Yes, it is implausible that Jesse survives. Yes, the shootout was unrealistic. The plotting has become very sketchy and arbitrary. Yes, it is plausible that someone with 385 gallons of money and no explanation for it is done. If the DEA can't make it stick, the IRS will. No, Saul would not have been be able to work his magic, nor would Walt have been able to go gadding about free from intense police observation.
No, Skylar will not reconcile with Marie. Marie in fact is the next target, and should die in the next episode, and that may finally turn Skylar off the money. Yes, Jack will know that Hank and Gomez were working by themselves, because if it was an official operation the helicopter would have spotted their convoy. So, yes, Jack's going to the Shrader house.
Yes, Walt will try to use the DVD against dead Hank. A corpse has a lot less defensive power, but even so, it would be preposterous if the DEA buys into Walt's little drama.

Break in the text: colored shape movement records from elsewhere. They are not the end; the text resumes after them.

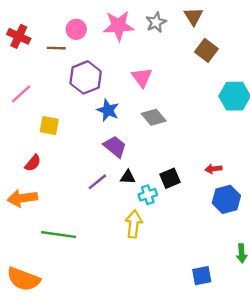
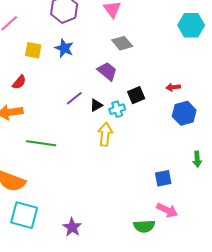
blue star: (108, 110) -> (64, 48), moved
purple trapezoid: (115, 147) -> (107, 71), moved
black triangle: (128, 177) -> (96, 105), moved, turned -32

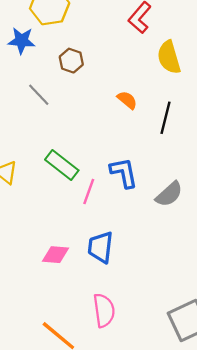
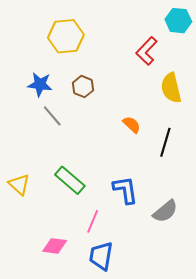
blue star: (22, 41) -> (40, 84), moved
pink line: (89, 191) -> (93, 221), moved
pink diamond: (56, 255) -> (55, 246), moved

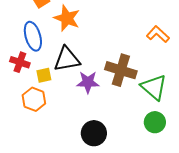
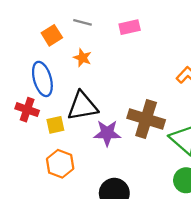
orange star: (67, 18) -> (82, 58), size x0.6
orange hexagon: (34, 99) -> (60, 164), moved

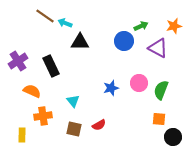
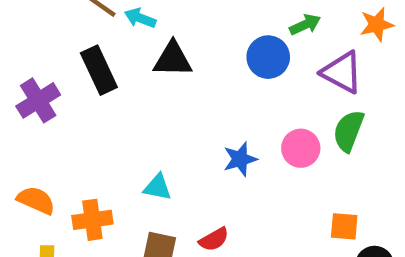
black rectangle: (51, 66) -> (99, 70), moved
green semicircle: (161, 90) -> (349, 131), moved
orange semicircle: (32, 91) -> (36, 200), moved
cyan triangle: (73, 101) -> (158, 187), turned -40

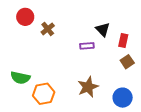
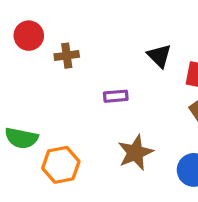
brown cross: (48, 29) -> (67, 56), turned 32
purple rectangle: (87, 46) -> (116, 96), moved

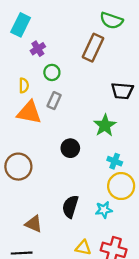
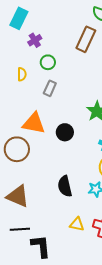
orange triangle: (29, 112) -> (34, 123), moved
black semicircle: (70, 207) -> (65, 186), turned -30
brown triangle: (34, 224) -> (18, 196), moved, size x1.4

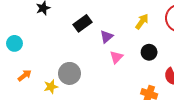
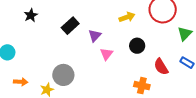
yellow arrow: (142, 22) -> (127, 17), turned 42
orange arrow: (25, 75) -> (21, 82), turned 48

What does Hank's demise mean in story telling terms? The true hero, a flawed man but a good one, is still a loser, who snatches ignominious defeat from the jaws of victory.
In Walt's morally perverted eyes, Jesse has betrayed him and he can no more forgive Jesse than he could have been satisfied to die as a loving husband and devoted father, which is to say, a loser. Walt preferred being a winner (as does much of the audience,) to be a good man. Walt is the antihero. As the antivillain, Jesse's confession is a step toward redemption. Although the show chose to minimize it, Jesse's confession is also a judgment on Walt. The viewer is given (dimly, clumsily) a starkly dramatic choice between Walt and Jesse.
Like Hank, Jesse is still a loser. On one level of course many in the audience identify with Walt the winner. I suppose they could not accept Jesse as a winner, a perversion of the natural order in which only the strong like Walt win. Weaklings like Jesse are just crazy.
Here at the end the series cannot finesse its decision about what it values in Walt/Jesse/Hank.
I suppose it's possible that Walt is skipping witness relocation in New Hampshire, not surfacing from his own escape.
PS I think the Todd thing isn't a bit sincere. But the soft, romantic approach to older superiors worked out in prison pretty well. Todd's a practical young man, he sticks with what he knows.